US stunned by Saudi Arabia’s bold diplomatic moves

RIYADH, Saudi Arabia (Caasimada Online) – The United States has been caught off guard by Saudi Arabia’s recent decisions to restore diplomatic ties with Iran and Syria, reflecting the kingdom’s increasingly independent foreign policy stance.

CIA director Bill Burns traveled to Saudi Arabia this week to discuss intelligence cooperation and express Washington’s frustration at being left out of regional developments, as the Wall Street Journal reported.

Diplomatic surprises

Riyadh’s moves have left the US on the sidelines, raising concerns about its diminishing influence in the Middle East.

Last month, Saudi Arabia agreed to re-establish ties with Iran, a deal brokered by China, Washington’s arch-rival.

This announcement was initially met with skepticism by US officials.

A former senior US official questioned the validity of the reports, while an acting US official downplayed the breakthrough, stating that the US would wait to assess its impact.

Despite doubts, Riyadh and Tehran appear committed to moving their relationship forward.

The WSJ reports that Iranian President Ebrahim Raisi has accepted a Saudi invitation to visit the kingdom, though a date has yet to be set.

Top diplomats from both countries recently met in Beijing, agreeing to restore flights, facilitate visas, and reopen their embassies and consulates.

Challenging the US narrative

Burns’ comments contradict the US’s official stance that Saudi Arabia kept them informed of their talks with Iran.

White House spokesman John Kirby stated last month, “The Saudis did keep us informed about these talks that they were having, just as we keep them informed on our engagements.”

US officials have also emphasized their support for dialogue between Iran and Saudi Arabia long before Beijing’s involvement.

Timothy Lenderking, the US special envoy to Yemen, told MEE last year that the US was “encouraging” talks between the two adversaries to address Saudi Arabia’s security concerns in Yemen.

Normalizing relations with Syria

The US faces a more significant challenge in Saudi Arabia’s efforts to reestablish ties with Syrian President Bashar al-Assad, supported by Russia and Iran.

The US opposes normalization and has imposed crippling sanctions on Damascus.

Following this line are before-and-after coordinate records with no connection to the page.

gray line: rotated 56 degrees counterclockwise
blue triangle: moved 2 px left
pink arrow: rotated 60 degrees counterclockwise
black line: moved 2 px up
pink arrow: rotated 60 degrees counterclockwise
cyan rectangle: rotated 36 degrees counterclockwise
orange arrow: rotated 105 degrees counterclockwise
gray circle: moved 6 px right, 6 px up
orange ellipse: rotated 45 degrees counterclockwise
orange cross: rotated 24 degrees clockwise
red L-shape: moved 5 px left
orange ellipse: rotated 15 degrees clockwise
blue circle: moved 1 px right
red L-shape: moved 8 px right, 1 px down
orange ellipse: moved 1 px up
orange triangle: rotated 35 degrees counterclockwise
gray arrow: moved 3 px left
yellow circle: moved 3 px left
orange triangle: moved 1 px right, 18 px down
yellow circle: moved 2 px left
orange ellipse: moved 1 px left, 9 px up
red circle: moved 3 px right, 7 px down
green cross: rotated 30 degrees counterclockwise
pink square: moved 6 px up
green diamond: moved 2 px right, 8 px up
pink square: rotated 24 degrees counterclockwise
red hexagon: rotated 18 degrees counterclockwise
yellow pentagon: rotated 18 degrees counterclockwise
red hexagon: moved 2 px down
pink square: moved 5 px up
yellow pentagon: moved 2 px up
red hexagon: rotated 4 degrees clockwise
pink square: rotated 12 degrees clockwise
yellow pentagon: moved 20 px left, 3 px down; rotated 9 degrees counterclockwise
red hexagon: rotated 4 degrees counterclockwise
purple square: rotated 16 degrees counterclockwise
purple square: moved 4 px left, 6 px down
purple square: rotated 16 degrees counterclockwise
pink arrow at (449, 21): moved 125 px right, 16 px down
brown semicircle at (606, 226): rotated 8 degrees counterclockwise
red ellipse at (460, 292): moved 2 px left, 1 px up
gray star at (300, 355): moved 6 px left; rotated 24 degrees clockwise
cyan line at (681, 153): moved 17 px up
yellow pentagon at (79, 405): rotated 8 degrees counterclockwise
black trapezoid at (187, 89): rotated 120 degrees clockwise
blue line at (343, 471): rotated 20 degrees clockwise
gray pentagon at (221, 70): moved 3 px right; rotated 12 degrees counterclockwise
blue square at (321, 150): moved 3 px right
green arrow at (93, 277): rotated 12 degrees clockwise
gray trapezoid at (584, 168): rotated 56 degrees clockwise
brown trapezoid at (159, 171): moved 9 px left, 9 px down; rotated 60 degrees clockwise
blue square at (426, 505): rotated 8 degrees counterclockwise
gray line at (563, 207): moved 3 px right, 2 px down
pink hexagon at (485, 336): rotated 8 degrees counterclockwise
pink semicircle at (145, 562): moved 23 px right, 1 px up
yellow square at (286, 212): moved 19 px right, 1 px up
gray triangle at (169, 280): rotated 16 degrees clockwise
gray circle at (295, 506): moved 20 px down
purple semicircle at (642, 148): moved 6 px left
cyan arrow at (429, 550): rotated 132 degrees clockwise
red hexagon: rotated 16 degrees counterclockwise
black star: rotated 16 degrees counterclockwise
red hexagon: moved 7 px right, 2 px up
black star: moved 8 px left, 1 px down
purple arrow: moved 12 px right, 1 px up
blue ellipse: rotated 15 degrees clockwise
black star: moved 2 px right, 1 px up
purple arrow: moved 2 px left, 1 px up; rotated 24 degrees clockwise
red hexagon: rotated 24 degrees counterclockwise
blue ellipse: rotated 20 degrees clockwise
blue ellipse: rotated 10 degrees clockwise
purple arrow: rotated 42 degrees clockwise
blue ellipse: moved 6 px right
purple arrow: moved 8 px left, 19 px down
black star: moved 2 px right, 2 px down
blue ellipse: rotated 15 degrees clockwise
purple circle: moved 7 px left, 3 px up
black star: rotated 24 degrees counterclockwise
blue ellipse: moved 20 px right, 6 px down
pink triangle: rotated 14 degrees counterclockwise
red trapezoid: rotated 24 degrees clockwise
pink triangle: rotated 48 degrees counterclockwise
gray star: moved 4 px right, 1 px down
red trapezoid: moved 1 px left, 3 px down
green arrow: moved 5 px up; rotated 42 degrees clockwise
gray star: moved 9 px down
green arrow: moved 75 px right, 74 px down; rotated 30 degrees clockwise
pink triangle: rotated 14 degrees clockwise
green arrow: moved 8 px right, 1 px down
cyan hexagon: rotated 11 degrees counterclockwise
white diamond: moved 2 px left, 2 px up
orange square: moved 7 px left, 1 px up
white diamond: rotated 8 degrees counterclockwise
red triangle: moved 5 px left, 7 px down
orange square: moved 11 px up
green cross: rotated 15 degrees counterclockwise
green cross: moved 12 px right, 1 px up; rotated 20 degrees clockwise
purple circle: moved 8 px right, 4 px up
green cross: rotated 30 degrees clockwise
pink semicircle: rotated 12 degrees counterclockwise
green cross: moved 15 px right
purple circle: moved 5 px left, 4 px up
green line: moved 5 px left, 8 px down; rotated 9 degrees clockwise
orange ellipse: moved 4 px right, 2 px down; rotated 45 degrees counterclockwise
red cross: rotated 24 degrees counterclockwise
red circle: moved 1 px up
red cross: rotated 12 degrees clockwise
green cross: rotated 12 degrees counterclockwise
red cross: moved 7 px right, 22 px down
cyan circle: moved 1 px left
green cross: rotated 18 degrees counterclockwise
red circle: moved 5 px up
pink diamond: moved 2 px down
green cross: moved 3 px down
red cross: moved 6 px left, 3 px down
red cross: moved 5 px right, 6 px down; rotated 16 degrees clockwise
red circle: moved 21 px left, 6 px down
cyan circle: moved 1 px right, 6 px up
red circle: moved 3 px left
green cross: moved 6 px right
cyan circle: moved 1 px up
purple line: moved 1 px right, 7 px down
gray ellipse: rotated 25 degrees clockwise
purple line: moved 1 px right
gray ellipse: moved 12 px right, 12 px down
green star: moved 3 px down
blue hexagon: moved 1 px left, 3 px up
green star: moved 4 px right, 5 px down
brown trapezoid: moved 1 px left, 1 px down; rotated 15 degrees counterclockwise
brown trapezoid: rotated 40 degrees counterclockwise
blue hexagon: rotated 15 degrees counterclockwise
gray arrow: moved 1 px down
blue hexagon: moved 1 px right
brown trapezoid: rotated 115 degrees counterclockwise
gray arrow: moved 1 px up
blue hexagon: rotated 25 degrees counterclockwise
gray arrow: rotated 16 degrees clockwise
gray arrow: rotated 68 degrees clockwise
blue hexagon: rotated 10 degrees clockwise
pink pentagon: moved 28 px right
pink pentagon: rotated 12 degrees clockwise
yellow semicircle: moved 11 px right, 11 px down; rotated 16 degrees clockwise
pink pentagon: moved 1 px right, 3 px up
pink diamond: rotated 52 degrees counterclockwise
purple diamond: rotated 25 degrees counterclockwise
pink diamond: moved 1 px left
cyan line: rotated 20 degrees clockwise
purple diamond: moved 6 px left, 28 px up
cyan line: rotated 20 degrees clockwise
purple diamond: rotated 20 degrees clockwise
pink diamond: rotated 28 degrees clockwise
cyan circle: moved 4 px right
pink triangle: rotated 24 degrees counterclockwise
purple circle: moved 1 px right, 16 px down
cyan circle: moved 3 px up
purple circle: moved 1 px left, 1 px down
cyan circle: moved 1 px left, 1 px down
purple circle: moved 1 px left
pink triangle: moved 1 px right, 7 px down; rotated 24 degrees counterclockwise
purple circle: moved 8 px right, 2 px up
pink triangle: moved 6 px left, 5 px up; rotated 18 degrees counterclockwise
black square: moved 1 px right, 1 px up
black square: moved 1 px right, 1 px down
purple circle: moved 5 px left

Nevertheless, Riyadh is forging ahead, planning to invite Assad to an Arab League summit in May.

According to Reuters, Saudi Foreign Minister Prince Faisal bin Farhan is expected to deliver the invitation to Assad in the coming weeks personally.

Burns: Diplomatic troubleshooter

Burns has earned a reputation as the White House’s “back-channel” emissary for sensitive foreign policy missions.

He traveled to Russia last year in a failed attempt to dissuade President Vladimir Putin from invading Ukraine and visited Saudi Arabia to mend ties ahead of President Biden’s July visit.

Burns’ recent trip coincides with Saudi Arabia’s surprise decision to implement an oil production cut, which sent crude prices soaring and drew criticism from the Biden administration for aligning with Russia during the Ukraine conflict.

Despite US objections, Saudi Arabia dismisses concerns and criticizes Western-backed energy transition goals as unrealistic.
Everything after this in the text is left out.